— Prompt —
When "linear" occurs in a line of the material, copy that line.

○ ○ ○ ○ ○

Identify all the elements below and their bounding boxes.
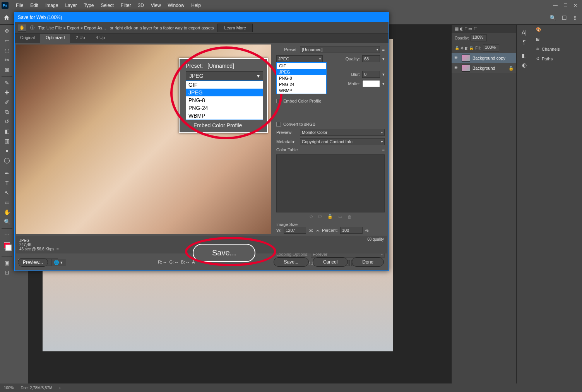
matte-swatch[interactable] — [362, 80, 380, 87]
adjustments-panel-icon[interactable]: ◐ — [519, 60, 530, 70]
preset-menu-icon[interactable]: ≡ — [382, 47, 385, 52]
convert-srgb-checkbox[interactable] — [276, 122, 281, 127]
format-select[interactable]: JPEG▾ — [276, 55, 323, 62]
cancel-button[interactable]: Cancel — [313, 257, 348, 267]
opacity-value[interactable]: 100% — [471, 34, 487, 41]
maximize-button[interactable]: ☐ — [560, 2, 570, 9]
popup-option-gif[interactable]: GIF — [186, 81, 263, 89]
hand-icon[interactable]: ✋ — [18, 24, 26, 32]
bandwidth-menu-icon[interactable]: ≡ — [56, 247, 59, 251]
percent-input[interactable] — [340, 227, 363, 234]
healing-brush-icon[interactable]: ✚ — [2, 88, 12, 97]
metadata-select[interactable]: Copyright and Contact Info▾ — [300, 138, 385, 145]
width-input[interactable] — [284, 227, 306, 234]
status-zoom[interactable]: 100% — [4, 386, 14, 390]
glyphs-panel-icon[interactable]: ◧ — [519, 51, 530, 60]
preview-button[interactable]: Preview... — [18, 258, 48, 267]
close-button[interactable]: ✕ — [570, 2, 580, 9]
annotation-save-popup[interactable]: Save... — [193, 244, 255, 262]
clone-stamp-icon[interactable]: ⧉ — [2, 107, 12, 116]
done-button[interactable]: Done — [352, 257, 384, 267]
menu-3d[interactable]: 3D — [134, 3, 147, 8]
screenmode-icon[interactable]: ⊡ — [2, 268, 12, 277]
swatches-panel-icon[interactable]: ⊞ — [532, 34, 582, 44]
quickmask-icon[interactable]: ▣ — [2, 258, 12, 267]
format-option-png24[interactable]: PNG-24 — [277, 81, 326, 87]
fill-value[interactable]: 100% — [483, 45, 499, 51]
menu-select[interactable]: Select — [97, 3, 117, 8]
status-caret-icon[interactable]: › — [59, 386, 60, 390]
learn-more-button[interactable]: Learn More — [217, 24, 252, 32]
frame-tool-icon[interactable]: ⊠ — [2, 65, 12, 74]
eyedropper-icon[interactable]: ✎ — [2, 78, 12, 87]
history-brush-icon[interactable]: ↺ — [2, 117, 12, 126]
brush-tool-icon[interactable]: ✐ — [2, 98, 12, 107]
eraser-tool-icon[interactable]: ◧ — [2, 127, 12, 136]
tab-4up[interactable]: 4-Up — [90, 34, 110, 43]
save-button[interactable]: Save... — [274, 257, 309, 267]
menu-help[interactable]: Help — [188, 3, 204, 8]
blur-input[interactable] — [362, 71, 380, 78]
chevron-down-icon[interactable]: ▾ — [382, 56, 385, 62]
menu-window[interactable]: Window — [164, 3, 188, 8]
visibility-icon[interactable]: 👁 — [454, 55, 459, 61]
layer-row[interactable]: 👁 Background 🔒 — [452, 63, 516, 73]
zoom-tool-icon[interactable]: 🔍 — [2, 217, 12, 226]
menu-file[interactable]: File — [12, 3, 27, 8]
menu-image[interactable]: Image — [42, 3, 62, 8]
chevron-down-icon[interactable]: ▾ — [382, 72, 385, 77]
tab-2up[interactable]: 2-Up — [70, 34, 90, 43]
menu-edit[interactable]: Edit — [27, 3, 42, 8]
pen-tool-icon[interactable]: ✒ — [2, 169, 12, 178]
workspace-icon[interactable]: ☐ — [562, 15, 567, 21]
paragraph-panel-icon[interactable]: ¶ — [519, 38, 530, 47]
paths-tab[interactable]: ↯Paths — [532, 54, 582, 63]
hand-tool-icon[interactable]: ✋ — [2, 207, 12, 217]
link-icon[interactable]: ⫘ — [315, 228, 320, 233]
ct-icon-4[interactable]: ▭ — [338, 214, 342, 219]
tab-original[interactable]: Original — [15, 34, 40, 43]
browser-preview-icon[interactable]: 🌐 ▾ — [51, 259, 65, 266]
preset-select[interactable]: [Unnamed]▾ — [300, 46, 380, 53]
color-panel-icon[interactable]: 🎨 — [532, 25, 582, 34]
more-tools-icon[interactable]: ⋯ — [2, 230, 12, 240]
blur-tool-icon[interactable]: ● — [2, 146, 12, 155]
background-swatch[interactable] — [5, 245, 12, 251]
gradient-tool-icon[interactable]: ▥ — [2, 136, 12, 146]
chevron-down-icon[interactable]: ▾ — [382, 81, 385, 86]
search-icon[interactable]: 🔍 — [549, 15, 556, 21]
minimize-button[interactable]: — — [550, 2, 560, 9]
layer-row[interactable]: 👁 Background copy — [452, 53, 516, 63]
format-option-gif[interactable]: GIF — [277, 63, 326, 69]
popup-option-jpeg[interactable]: JPEG — [186, 89, 263, 96]
format-option-jpeg[interactable]: JPEG — [277, 69, 326, 75]
ct-icon-5[interactable]: 🗑 — [347, 214, 352, 219]
format-option-png8[interactable]: PNG-8 — [277, 75, 326, 81]
dialog-titlebar[interactable]: Save for Web (100%) — [15, 13, 389, 22]
ct-icon-2[interactable]: ⬠ — [318, 214, 322, 219]
popup-embed-checkbox[interactable] — [186, 123, 191, 128]
popup-option-png24[interactable]: PNG-24 — [186, 104, 263, 112]
menu-view[interactable]: View — [147, 3, 164, 8]
color-table-box[interactable] — [276, 154, 385, 212]
marquee-tool-icon[interactable]: ▭ — [2, 36, 12, 45]
dodge-tool-icon[interactable]: ◯ — [2, 156, 12, 165]
move-tool-icon[interactable]: ✥ — [2, 26, 12, 36]
format-option-wbmp[interactable]: WBMP — [277, 87, 326, 94]
home-icon[interactable] — [2, 14, 11, 22]
menu-layer[interactable]: Layer — [62, 3, 80, 8]
preview-select[interactable]: Monitor Color▾ — [300, 129, 385, 136]
quality-input[interactable] — [362, 55, 380, 62]
menu-type[interactable]: Type — [80, 3, 97, 8]
share-icon[interactable]: ⇪ — [573, 15, 577, 21]
popup-option-wbmp[interactable]: WBMP — [186, 112, 263, 120]
type-tool-icon[interactable]: T — [2, 178, 12, 188]
embed-profile-checkbox[interactable] — [276, 99, 281, 103]
text-panel-icon[interactable]: A| — [519, 28, 530, 37]
lasso-tool-icon[interactable]: ◌ — [2, 46, 12, 55]
tab-optimized[interactable]: Optimized — [40, 34, 70, 43]
popup-format-select[interactable]: JPEG▾ — [186, 71, 263, 80]
color-table-menu-icon[interactable]: ≡ — [382, 147, 385, 152]
popup-option-png8[interactable]: PNG-8 — [186, 96, 263, 104]
crop-tool-icon[interactable]: ✂ — [2, 55, 12, 65]
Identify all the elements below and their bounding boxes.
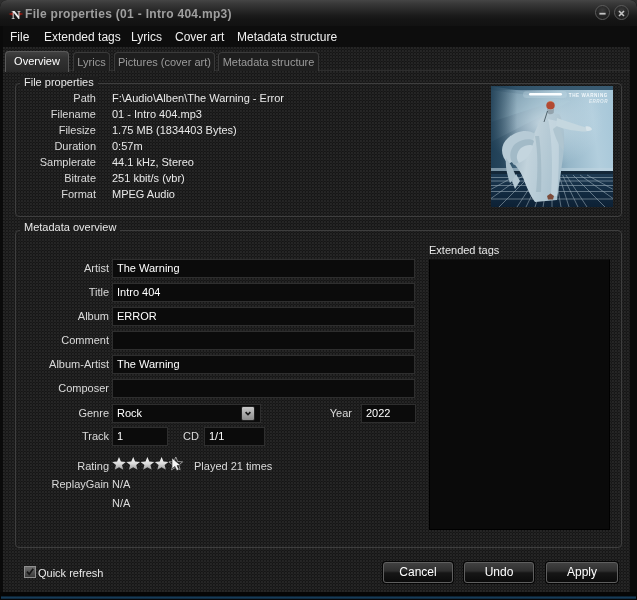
svg-text:N: N	[11, 8, 20, 22]
svg-text:ERROR: ERROR	[589, 99, 608, 104]
svg-text:THE WARNING: THE WARNING	[569, 93, 608, 98]
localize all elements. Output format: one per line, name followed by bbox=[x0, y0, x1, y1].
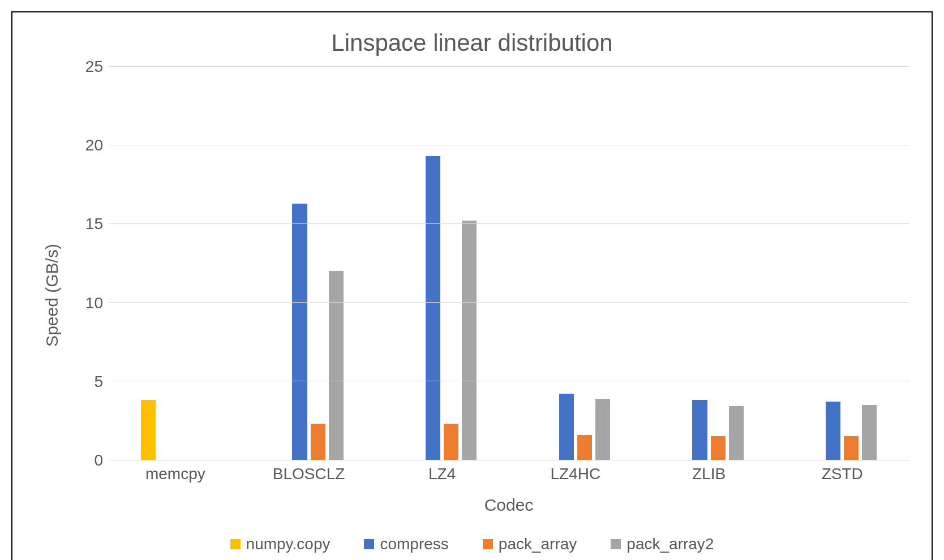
bar-group bbox=[642, 67, 776, 460]
legend-label: pack_array2 bbox=[627, 535, 714, 553]
y-tick-label: 0 bbox=[94, 451, 103, 469]
bar bbox=[559, 394, 574, 460]
bar bbox=[729, 406, 744, 460]
legend-swatch bbox=[230, 539, 241, 549]
bar bbox=[141, 400, 156, 460]
x-tick-label: LZ4 bbox=[375, 460, 509, 493]
legend-swatch bbox=[364, 539, 374, 549]
legend-item: compress bbox=[364, 535, 448, 553]
bar bbox=[826, 402, 840, 460]
x-tick-label: memcpy bbox=[109, 460, 242, 493]
bar-group bbox=[375, 67, 509, 460]
legend-item: pack_array bbox=[483, 535, 577, 553]
gridline bbox=[109, 381, 909, 381]
legend-label: pack_array bbox=[499, 535, 577, 553]
legend-item: numpy.copy bbox=[230, 535, 331, 553]
x-axis-label: Codec bbox=[109, 493, 909, 524]
legend: numpy.copycompresspack_arraypack_array2 bbox=[35, 524, 909, 559]
bar bbox=[862, 405, 877, 460]
bar bbox=[711, 436, 726, 460]
legend-label: compress bbox=[380, 535, 448, 553]
bar-group bbox=[242, 67, 376, 460]
legend-swatch bbox=[611, 539, 621, 549]
gridline bbox=[109, 302, 909, 303]
bar-group bbox=[775, 67, 909, 460]
bar bbox=[692, 400, 707, 460]
y-ticks: 0510152025 bbox=[69, 67, 109, 460]
gridline bbox=[109, 66, 909, 67]
bar bbox=[329, 271, 344, 460]
gridline bbox=[109, 145, 909, 145]
ylabel-box: Speed (GB/s) bbox=[35, 67, 69, 524]
bar bbox=[595, 399, 610, 460]
bar bbox=[444, 424, 458, 460]
y-axis-label: Speed (GB/s) bbox=[42, 244, 62, 347]
bar bbox=[426, 156, 440, 460]
bar bbox=[462, 221, 477, 460]
y-tick-label: 15 bbox=[85, 215, 103, 233]
y-tick-label: 5 bbox=[94, 373, 103, 391]
y-tick-label: 25 bbox=[85, 58, 103, 76]
legend-swatch bbox=[483, 539, 493, 549]
plot-row: 0510152025 bbox=[69, 67, 909, 460]
chart-title: Linspace linear distribution bbox=[35, 29, 909, 57]
bar bbox=[311, 424, 325, 460]
y-tick-label: 20 bbox=[85, 136, 103, 154]
x-tick-label: LZ4HC bbox=[509, 460, 642, 493]
plot-column: 0510152025 memcpyBLOSCLZLZ4LZ4HCZLIBZSTD… bbox=[69, 67, 909, 524]
gridline bbox=[109, 223, 909, 224]
x-tick-label: ZSTD bbox=[775, 460, 909, 493]
x-ticks-row: memcpyBLOSCLZLZ4LZ4HCZLIBZSTD bbox=[69, 460, 909, 493]
x-ticks: memcpyBLOSCLZLZ4LZ4HCZLIBZSTD bbox=[109, 460, 909, 493]
legend-item: pack_array2 bbox=[611, 535, 714, 553]
x-tick-label: ZLIB bbox=[642, 460, 776, 493]
bar-group bbox=[509, 67, 642, 460]
legend-label: numpy.copy bbox=[246, 535, 331, 553]
y-tick-label: 10 bbox=[85, 294, 103, 312]
chart-container: Linspace linear distribution Speed (GB/s… bbox=[11, 11, 933, 560]
bar-group bbox=[109, 67, 242, 460]
plot-area bbox=[109, 67, 909, 460]
bar bbox=[292, 204, 307, 460]
bar-groups bbox=[109, 67, 909, 460]
x-tick-label: BLOSCLZ bbox=[242, 460, 376, 493]
plot-wrap: Speed (GB/s) 0510152025 memcpyBLOSCLZLZ4… bbox=[35, 67, 909, 524]
bar bbox=[577, 435, 592, 460]
bar bbox=[844, 436, 859, 460]
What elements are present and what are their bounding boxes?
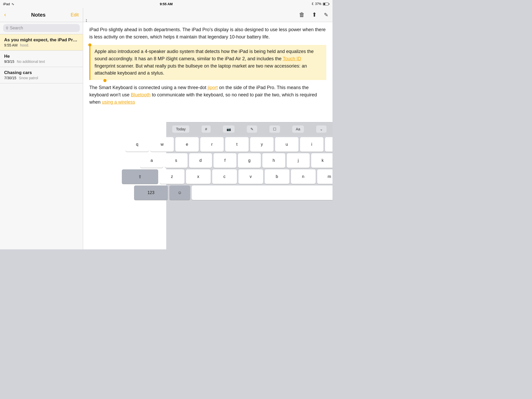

○ ○ ○ ○ ○

— Written reply —
chart-title: Linspace linear distribution bbox=[35, 29, 909, 57]
chart-container: Linspace linear distribution Speed (GB/s… bbox=[11, 11, 933, 560]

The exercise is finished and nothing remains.